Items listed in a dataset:
□ □ □ □ □
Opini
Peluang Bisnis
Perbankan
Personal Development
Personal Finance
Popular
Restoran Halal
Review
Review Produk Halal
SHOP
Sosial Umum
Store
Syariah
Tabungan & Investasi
□ □ □ □ □
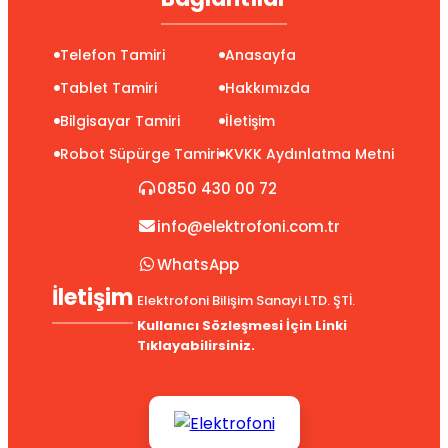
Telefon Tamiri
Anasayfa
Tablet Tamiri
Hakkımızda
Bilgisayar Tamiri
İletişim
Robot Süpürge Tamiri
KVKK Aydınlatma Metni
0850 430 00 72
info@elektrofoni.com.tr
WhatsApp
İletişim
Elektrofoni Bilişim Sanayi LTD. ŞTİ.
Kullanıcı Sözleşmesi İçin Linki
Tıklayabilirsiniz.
□ □ □ □ □
### What the task requires
For this exercise, output exactly the lines above from the line with "Robot Süpürge Tamiri" to the line with "Tıklayabilirsiniz.", counting both, and leave out the rest.

### Answer to this task
Robot Süpürge Tamiri
KVKK Aydınlatma Metni
0850 430 00 72
info@elektrofoni.com.tr
WhatsApp
İletişim
Elektrofoni Bilişim Sanayi LTD. ŞTİ.
Kullanıcı Sözleşmesi İçin Linki
Tıklayabilirsiniz.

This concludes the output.